> TO DO
What is the number of lines in the data that contain "using"? Nothing besides that number, please.

########

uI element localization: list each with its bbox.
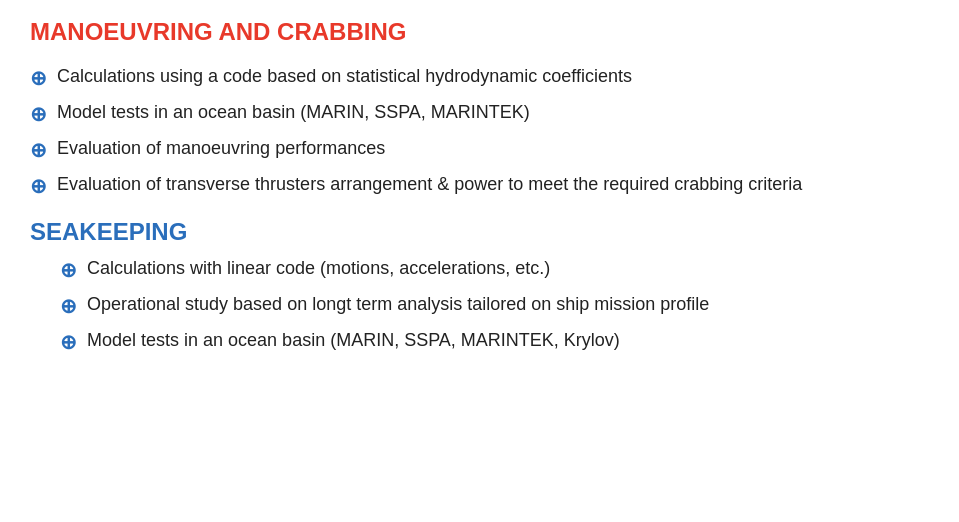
page: MANOEUVRING AND CRABBING ⊕ Calculations … [0, 0, 959, 522]
bullet-text-2: Model tests in an ocean basin (MARIN, SS… [57, 100, 929, 124]
list-item: ⊕ Calculations using a code based on sta… [30, 64, 929, 92]
sk-bullet-text-1: Calculations with linear code (motions, … [87, 256, 929, 280]
list-item: ⊕ Evaluation of transverse thrusters arr… [30, 172, 929, 200]
seakeeping-section: ⊕ Calculations with linear code (motions… [30, 256, 929, 356]
bullet-text-1: Calculations using a code based on stati… [57, 64, 929, 88]
bullet-icon-4: ⊕ [30, 173, 47, 200]
page-title: MANOEUVRING AND CRABBING [30, 18, 929, 46]
sk-bullet-icon-3: ⊕ [60, 329, 77, 356]
bullet-icon-1: ⊕ [30, 65, 47, 92]
list-item: ⊕ Model tests in an ocean basin (MARIN, … [30, 100, 929, 128]
sk-bullet-icon-1: ⊕ [60, 257, 77, 284]
list-item: ⊕ Model tests in an ocean basin (MARIN, … [60, 328, 929, 356]
sk-bullet-text-3: Model tests in an ocean basin (MARIN, SS… [87, 328, 929, 352]
manoeuvring-section: ⊕ Calculations using a code based on sta… [30, 64, 929, 200]
list-item: ⊕ Evaluation of manoeuvring performances [30, 136, 929, 164]
sk-bullet-icon-2: ⊕ [60, 293, 77, 320]
sk-bullet-text-2: Operational study based on longt term an… [87, 292, 929, 316]
bullet-text-3: Evaluation of manoeuvring performances [57, 136, 929, 160]
list-item: ⊕ Operational study based on longt term … [60, 292, 929, 320]
bullet-icon-2: ⊕ [30, 101, 47, 128]
list-item: ⊕ Calculations with linear code (motions… [60, 256, 929, 284]
bullet-icon-3: ⊕ [30, 137, 47, 164]
seakeeping-title: SEAKEEPING [30, 218, 929, 246]
bullet-text-4: Evaluation of transverse thrusters arran… [57, 172, 929, 196]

########

> TASK RESULT
3